If providers can prove they weren't able to re-hire staff or hire qualified replacements, the House legislation would allow them to get a break on employee retention requirements for loan forgiveness.
The National Rural Health Association advocated for public hospitals to be eligible for PPP loans, and Vice President Maggie Elehwany said the group supports longer time lines and more flexible spending. However, Elehwany said the group is also pushing for more long-term solutions like relaxing eligibility requirements for providers to become classified as critical-access hospitals because rural health providers were already in crisis before the COVID-19 pandemic.
"It doesn't make sense to throw money to allow rural hospitals to tread water without giving them the tools they need, and there are more sustainable steps out there," Elehwany said.
American Hospital Association Executive Vice President Tom Nickels wrote a letter in support of the House bill introduced by Reps. Chip Roy (R-Texas) and Dean Phillips (D-Minn.). However, Nickels said AHA still wants changes that would allow hospitals to qualify regardless of bankruptcy status and waive affiliation rules for not-for-profit entities, which would allow more hospitals to qualify.
A bipartisan group of senators introduced a bill with a similar goal to the House legislation, but with different specifics. The Paycheck Protection Program Extension Act, introduced by Sens. Marco Rubio (R-Fla.), Susan Collins (R-Maine), Ben Cardin (D-Md.) and Jeanne Shaheen (D-N.H.) would allow businesses 16 weeks to use loan money. The bill would still require businesses to spend 75% of the loan on payroll to qualify for full forgiveness, but would allow PPE purchases to qualify for the remaining funds.

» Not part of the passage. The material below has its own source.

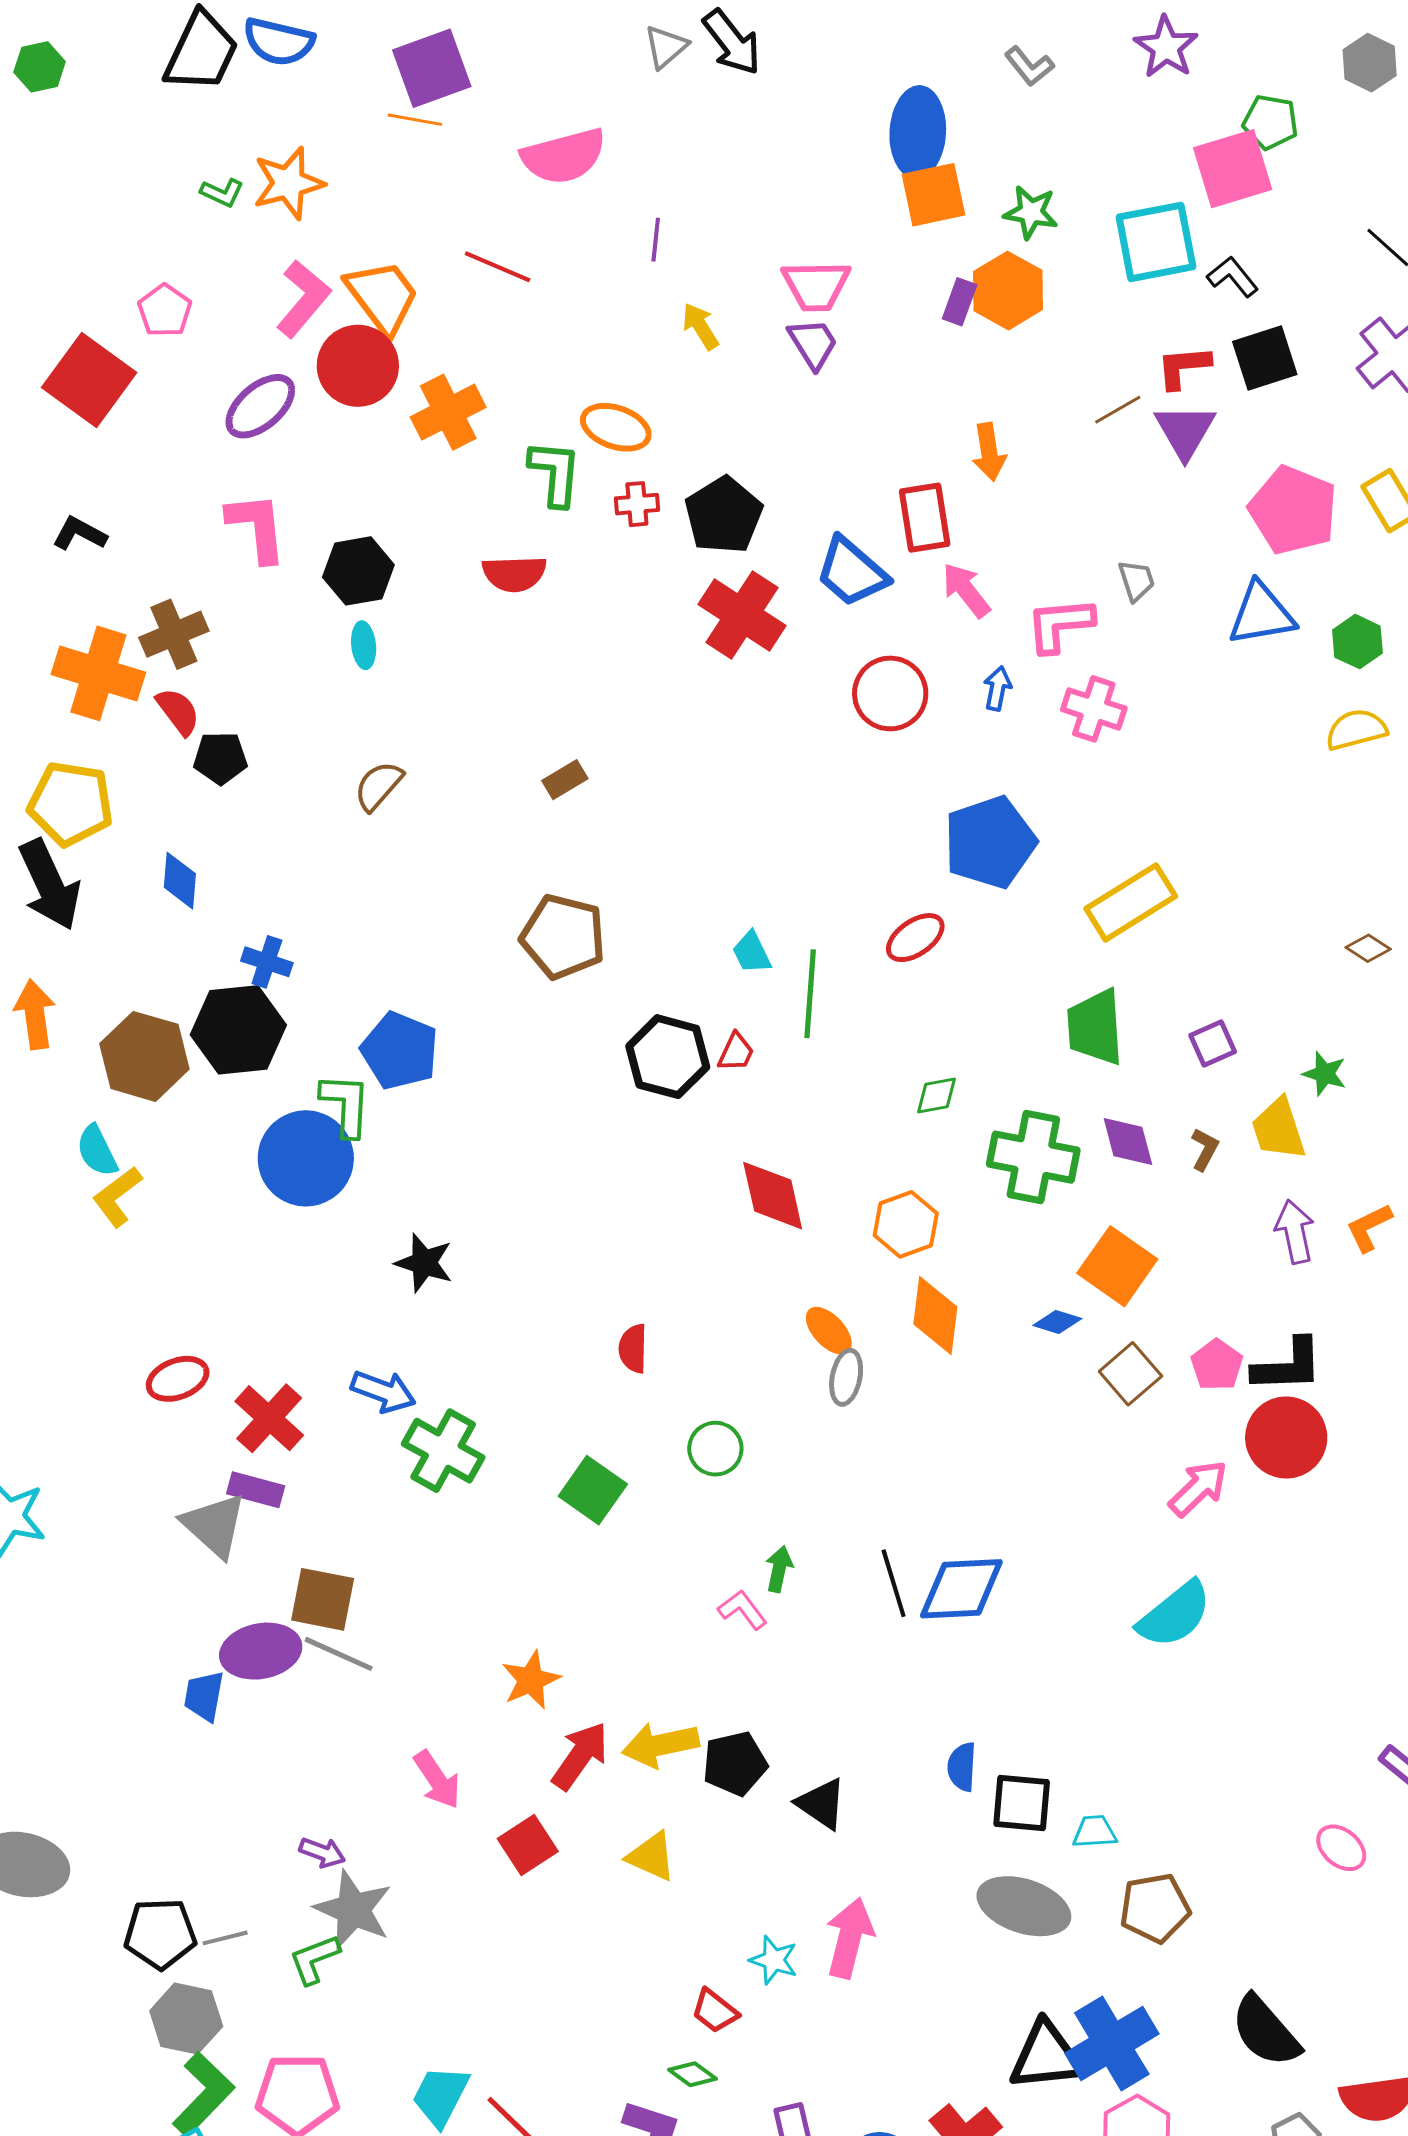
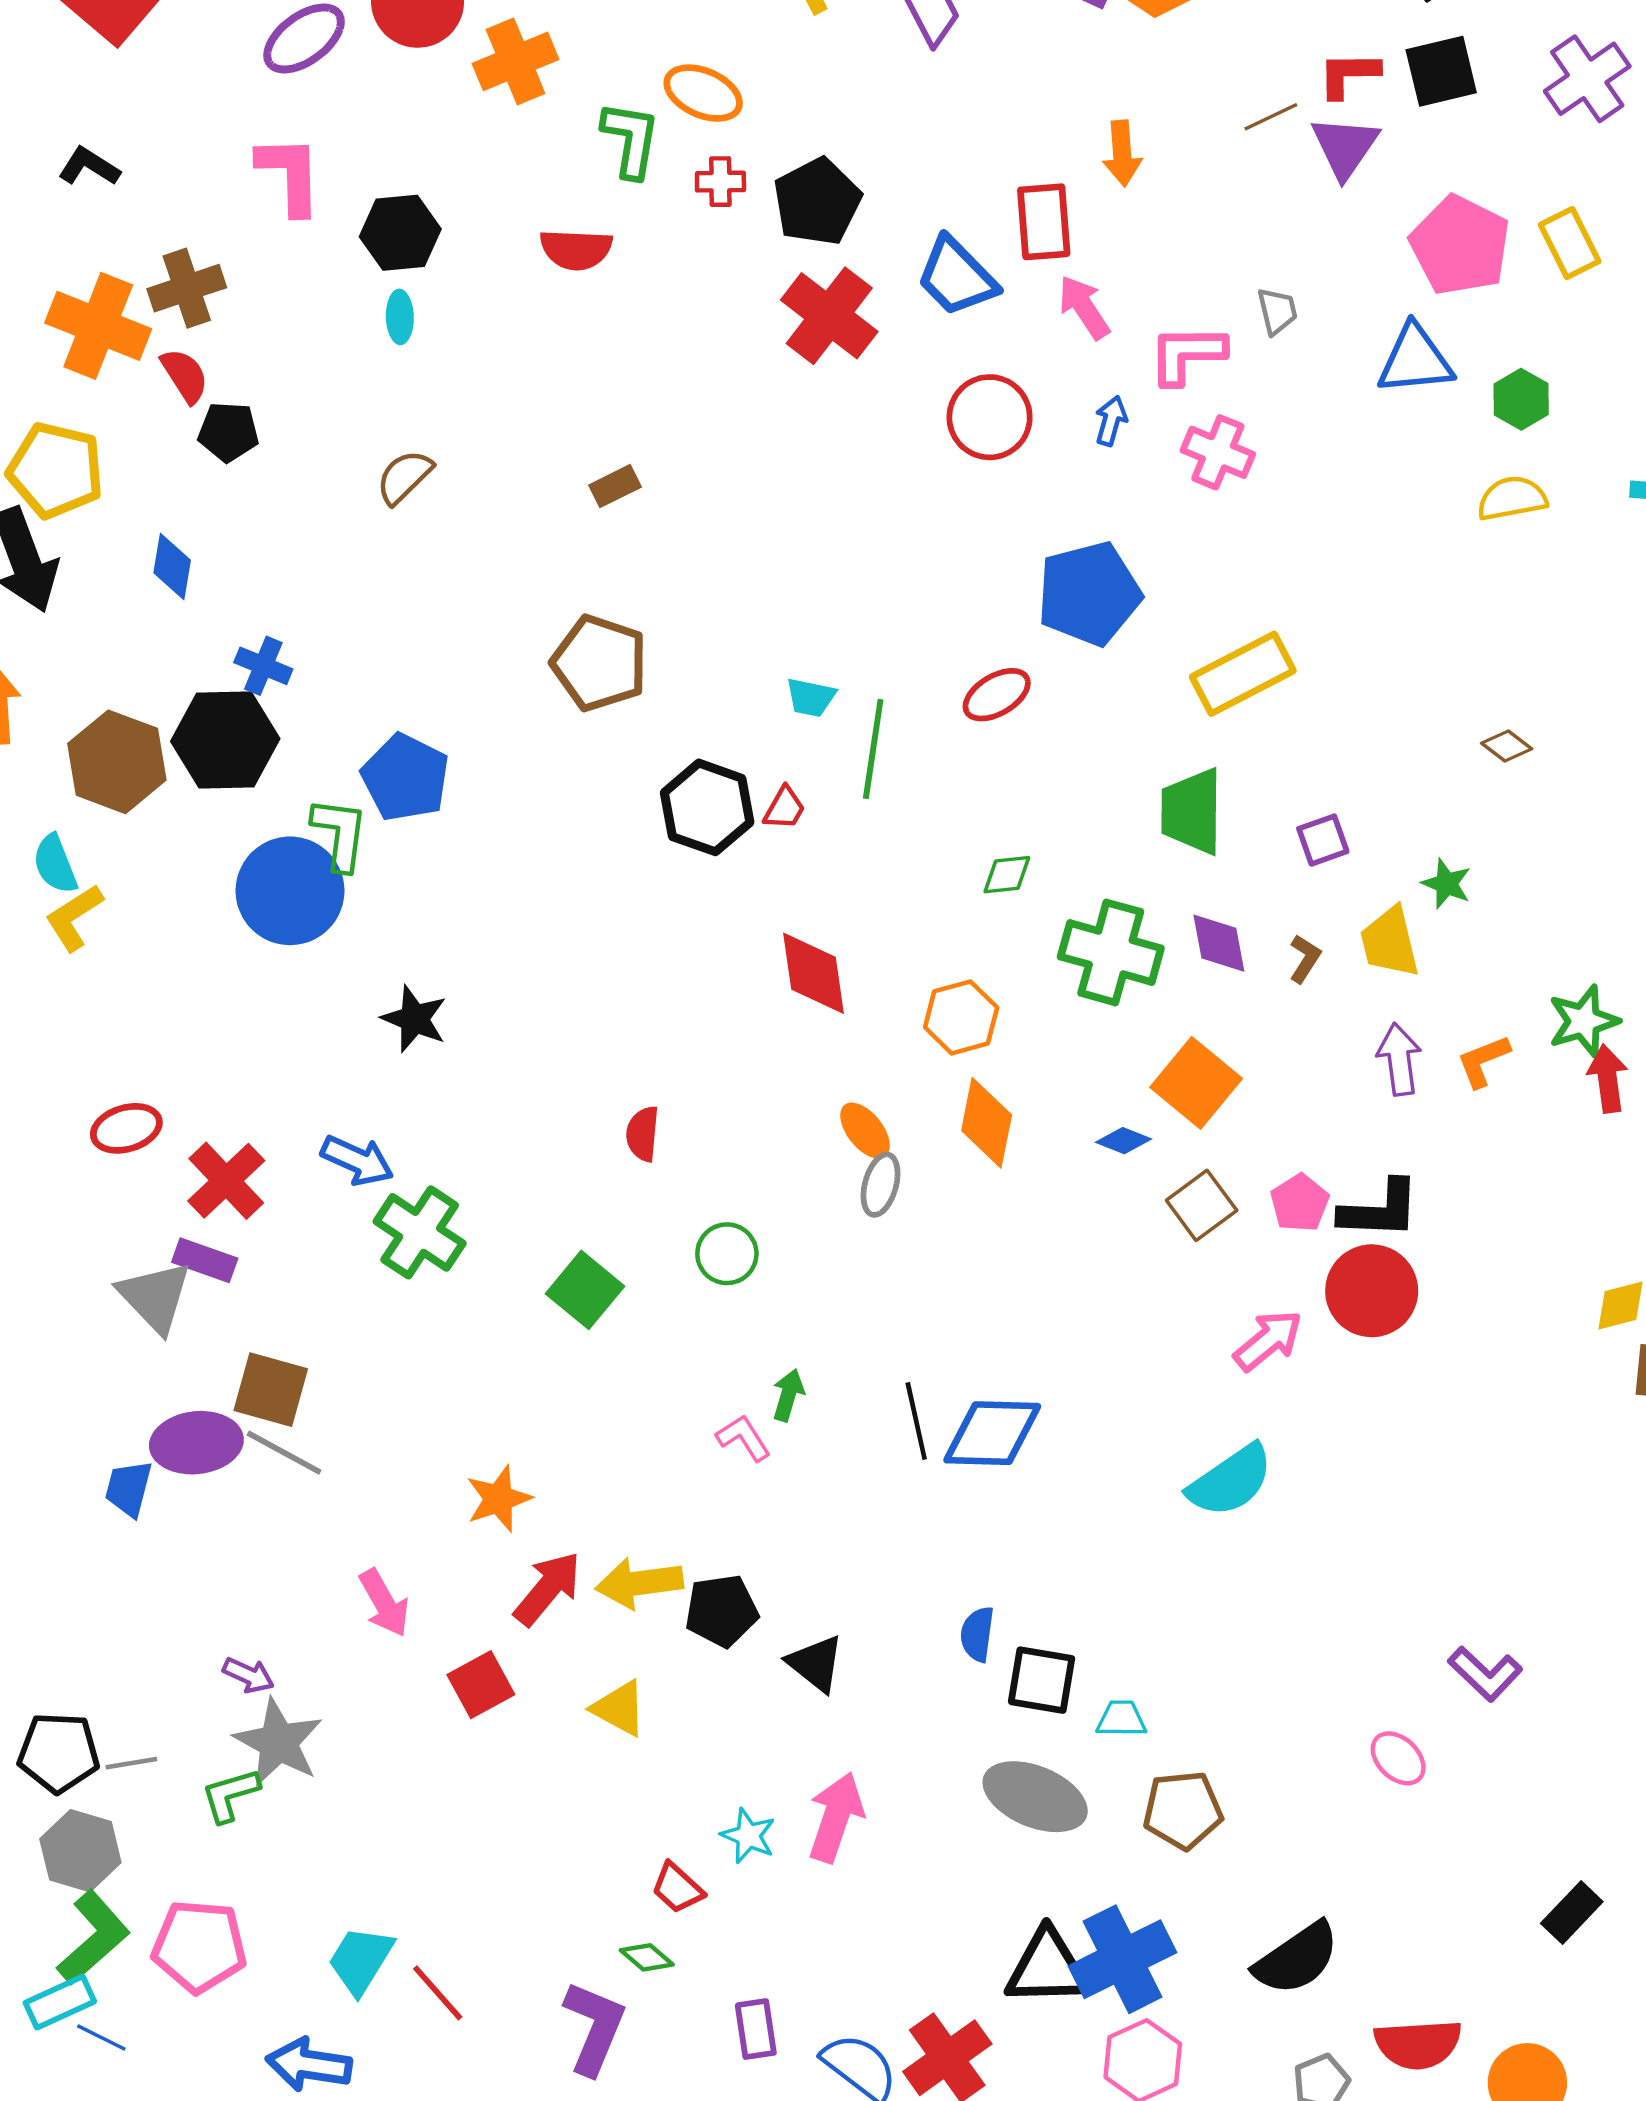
cyan trapezoid: (752, 953) -> (811, 697), turned -57
black semicircle: (1265, 2031) -> (1297, 1959), turned -88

While the PPE provision could help other businesses without access to other funds, experts noted that it would be less important for healthcare providers that received CARES Act relief grants and could qualify for disaster relief funds that could also be used to buy PPE. Providers can't double-dip and reimburse the same expense from two sources.
Proskauer Rose partner Yuval Tal said that one part of the Senate legislation that could be helpful to healthcare providers is a safe harbor that ensures borrowers don't lose forgiveness if they maintained payroll for a consecutive eight-week period but didn't meet the requirements for the extended time.
Both bills would extend the application deadlines for the PPP, but it's unclear whether the changes would cause any more health providers to apply for the loans.
Tal said some providers may have been skittish about ensuring they could meet the forgiveness requirements and wanted to ensure they wouldn't end up saddled with more debt.
Some rural hospitals are concerned that CMS may penalize them in the future for accepting the loans on their cost reports, which is not addressed in either the House or Senate legislation, Elehwany said.